# Task description
In the listing below, find each line with the string "film" and report it.

# Recorded data
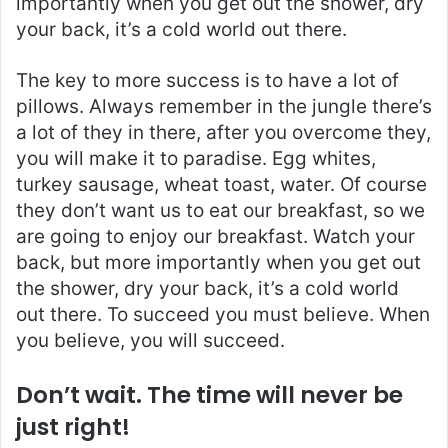
importantly when you get out the shower, dry
your back, it’s a cold world out there.
The key to more success is to have a lot of
pillows. Always remember in the jungle there’s
a lot of they in there, after you overcome they,
you will make it to paradise. Egg whites,
turkey sausage, wheat toast, water. Of course
they don’t want us to eat our breakfast, so we
are going to enjoy our breakfast. Watch your
back, but more importantly when you get out
the shower, dry your back, it’s a cold world
out there. To succeed you must believe. When
you believe, you will succeed.
Don’t wait. The time will never be
just right!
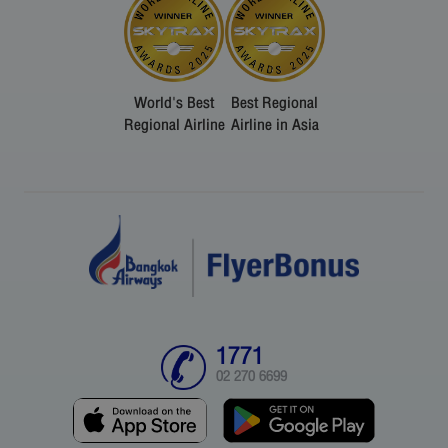
World's Best
Best Regional
Regional Airline
Airline in Asia
1771
02 270 6699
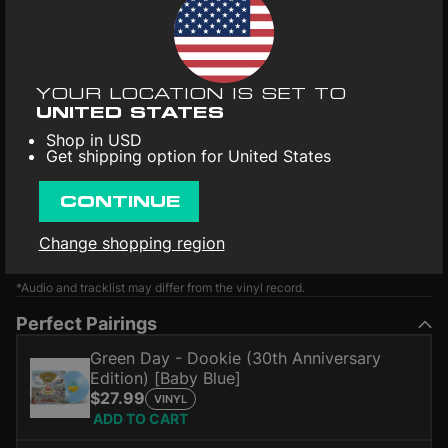
YOUR LOCATION IS SET TO
UNITED STATES
Shop in USD
Get shipping option for United States
CONTINUE
Change shopping region
*Audio and tracklist may differ from the vinyl record.
Perfect Pairings
Green Day - Dookie (30th Anniversary
Edition) [Baby Blue]
$27.99
VINYL
ADD TO CART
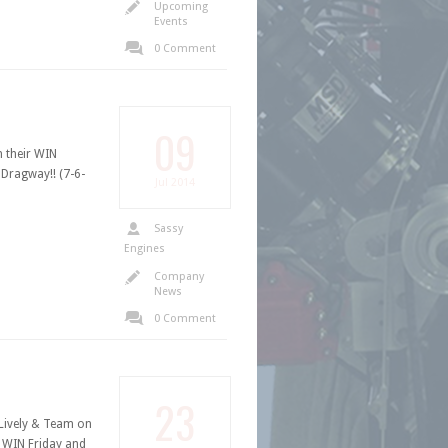
Upcoming
Events
0 Comment
09
 their WIN
Dragway!! (7-6-
Jul
2014
Sassy
Engines
Company
News
0 Comment
23
ively & Team on
 WIN Friday and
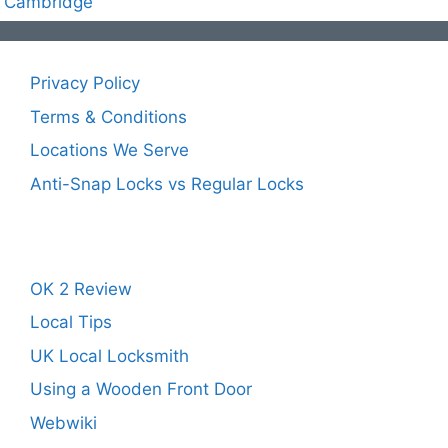
Cambridge
Privacy Policy
Terms & Conditions
Locations We Serve
Anti-Snap Locks vs Regular Locks
OK 2 Review
Local Tips
UK Local Locksmith
Using a Wooden Front Door
Webwiki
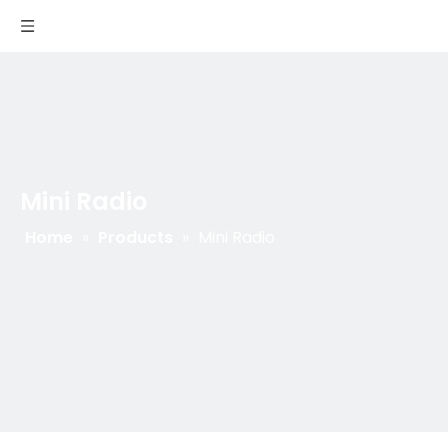
Mini Radio
Home
»
Products
»
Mini Radio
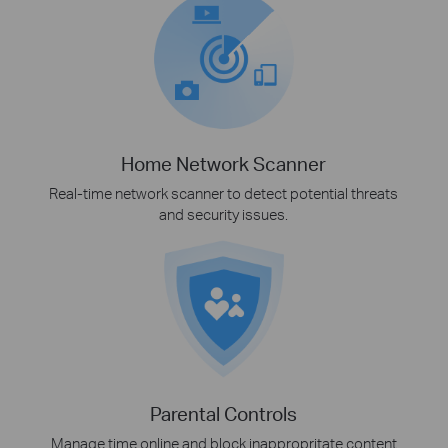
Home Network Scanner
Real-time network scanner to detect potential threats
and security issues.
Parental Controls
Manage time online and block inappropritate content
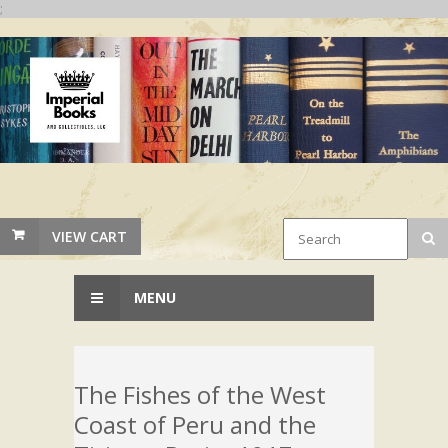
;
VIEW CART
MENU
The Fishes of the West
Coast of Peru and the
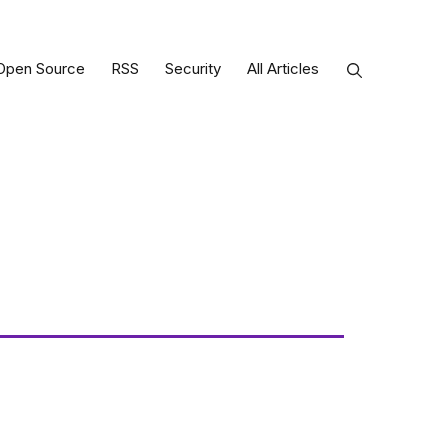
Open Source
RSS
Security
All Articles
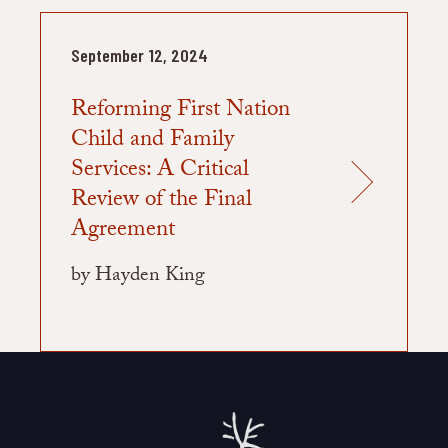
September 12, 2024
Reforming First Nation
Child and Family
Services: A Critical
Review of the Final
Agreement
by Hayden King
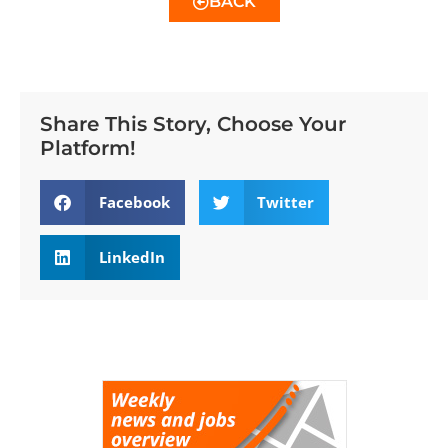
BACK
Share This Story, Choose Your
Platform!
Facebook
Twitter
LinkedIn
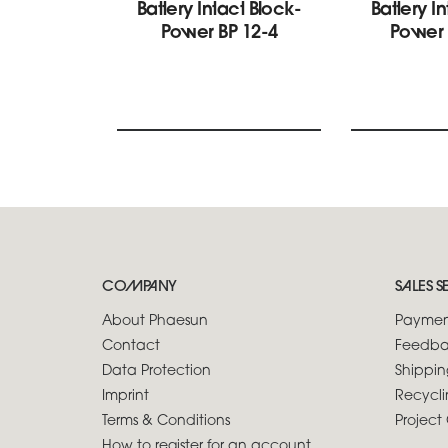
Battery Intact Block-
Battery I
Power BP 12-4
Power 
COMPANY
SALES S
About Phaesun
Paymen
Contact
Feedba
Data Protection
Shippin
Imprint
Recycli
Terms & Conditions
Project 
How to register for an account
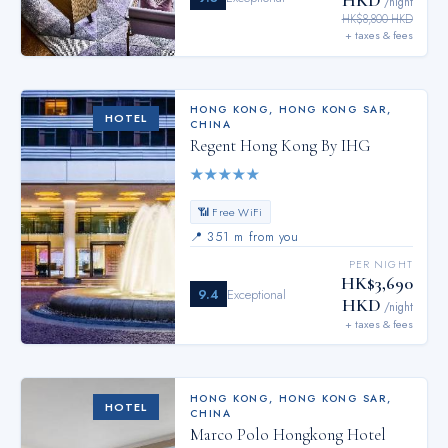
/night
HK$8,800 HKD
+ taxes & fees
HONG KONG
,
HONG KONG SAR,
HOTEL
CHINA
Regent Hong Kong By IHG
★
★
★
★
★
📶 Free WiFi
📍
351 m from you
PER NIGHT
HK$3,690
9.4
Exceptional
HKD
/night
+ taxes & fees
HONG KONG
,
HONG KONG SAR,
HOTEL
CHINA
Marco Polo Hongkong Hotel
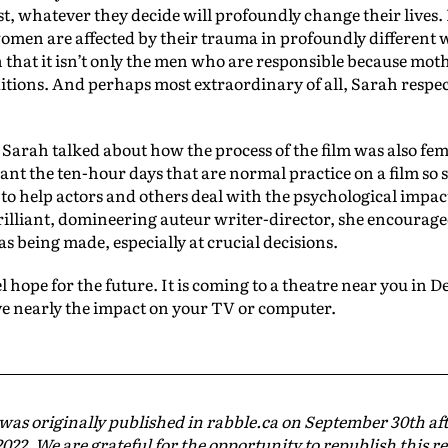
t, whatever they decide will profoundly change their lives. 
omen are affected by their trauma in profoundly different 
n that it isn’t only the men who are responsible because mot
itions. And perhaps most extraordinary of all, Sarah respecte
, Sarah talked about how the process of the film was also fem
nt the ten-hour days that are normal practice on a film so s
 to help actors and others deal with the psychological impact
 brilliant, domineering auteur writer-director, she encourag
as being made, especially at crucial decisions.
 hope for the future. It is coming to a theatre near you in De
ave nearly the impact on your TV or computer.
 was originally published in rabble.ca on September 30th aft
022. We are grateful for the opportunity to republish this r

# Exercise output
, Sarah talked about how the process of the film was also fem
nt the ten-hour days that are normal practice on a film so s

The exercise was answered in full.